Nothing is ever easy on James Island.
It took 20 years and four tries to incorporate a town that actually passed legal muster. And that only happened after the state Supreme Court explained to them what “contiguous” means.
Ultimately, they drew a small town that was perfectly legal, and the city of Charleston dropped its objections.
By that reckoning, everything should be going along fine now, but Jim Isle is at it again — trying to change state law so it can annex land not contiguous to its borders. Really.
This goes against existing case law, and could have serious statewide consequences. Which means there will be serious opposition, and not just from Joe Riley.
That is a lot of consternation and legal fees just to ensure 6,000 people can be part of a town that provides minimal services.
You have to wonder: Is all this trouble really worth it?
Mayor Bill Woolsey says everyone knew that it was his intention all along to get the band back together.
“I’ve made no secret of this,” Woolsey said.
The idea, he says, was to get a legal town incorporated, and then try to get back all the residents from its previous incarnations.
Can’t blame a guy for trying. Problem is, the Supremes have said that wouldn’t fly. So the town asked state Sen. Paul Thurmond and Rep. Peter McCoy to change the law.
Since they would get laughed out of the Statehouse for trying to pass non-contiguous annexation, the lawmakers have tied it to the James Island Public Service District.
It’s complicated, but basically the legislation says that if a PSD is largely part of a municipality, the PSD can petition for its other customers to be annexed. Contiguity by service.
Funny thing is, some PSD board members fear this is an attempt for the town to get into their business. Thurmond swears that’s not the case.
“I’m just doing what I’ve been asked by constituents who want to be part of the town,” Thurmond says. “This is not an effort to undermine the PSD.”
Rod Welch, a PSD board member, says they really aren’t losing much sleep over this.

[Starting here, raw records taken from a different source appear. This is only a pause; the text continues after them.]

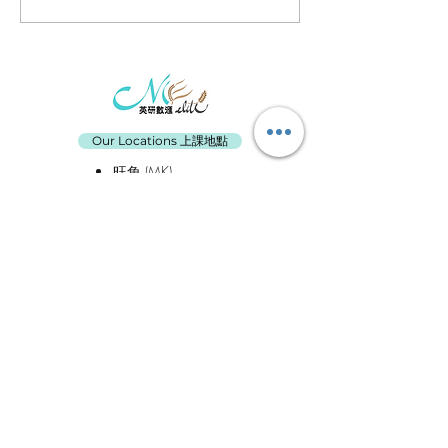
🐤
Our Locations 上課地點
旺角 (MK)
荃灣 (TW)
聯絡我們
電話：
3488 5058
電郵
：
mathandengelite@gmail.com
WhatsApp
：
6695 3691
WeChat
：
6695 3691
Facebook
專頁
Instagram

Most people, including Statehouse insiders, realize this is probably dead on arrival.
But that’s not going to stop James Island from trying.

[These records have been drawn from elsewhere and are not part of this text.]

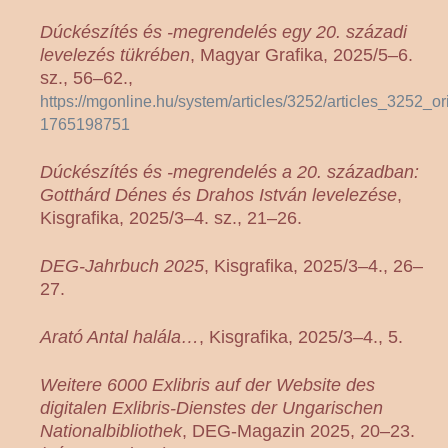
Dúckészítés és -megrendelés egy 20. századi
levelezés tükrében
, Magyar Grafika, 2025/5–6.
sz., 56–62.,
https://mgonline.hu/system/articles/3252/articles_3252_or
1765198751
Dúckészítés és -megrendelés a 20. században:
Gotthárd Dénes és Drahos István levelezése
,
Kisgrafika, 2025/3–4. sz., 21–26.
DEG-Jahrbuch 2025
, Kisgrafika, 2025/3–4., 26–
27.
Arató Antal halála…
, Kisgrafika, 2025/3–4., 5.
Weitere 6000 Exlibris auf der Website des
digitalen Exlibris-Dienstes der Ungarischen
Nationalbibliothek
, DEG-Magazin 2025, 20–23.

The town certainly shows tenacity, and an indifference to rules it does not like.
In the spring it attempted to annex six non-contiguous pieces of land. The state attorney general told them to back off on four of those and Charleston is suing over the others.
This annexation thing is just the latest unhappy episode between the town and the PSD, which provides most of the services on the island.
Woolsey wanted to rebate local-option sales tax money to residents on their PSD bill, but the district wouldn’t do it — claimed it’s illegal for them to use that money. Woolsey says they didn’t make that clear.
Maybe that’s because the mayor has also recently criticized the PSD for raising its millage rate, saying it helps Charleston in its war on James Island. Commissioners argue that when expenses go up, real governments have to raise their millage rates.
Both sides here say they want to get along. Woolsey says the town needs to do a better job explaining the annexation bill to the PSD, and assuring commissioners that the town isn’t interested in the fire department and solid waste business.
They should probably take him at his word because Woolsey has enough on him. He’s got the PSD upset at him, the attorney general reining him in and the city of Charleston suing him.
For a self-described sleepy little town, James Island sure gets into a lot of fights. But they have proven the critics wrong: this isn’t a town that does nothing.
Jim Isle has shown that it’s pretty good at stirring the pot.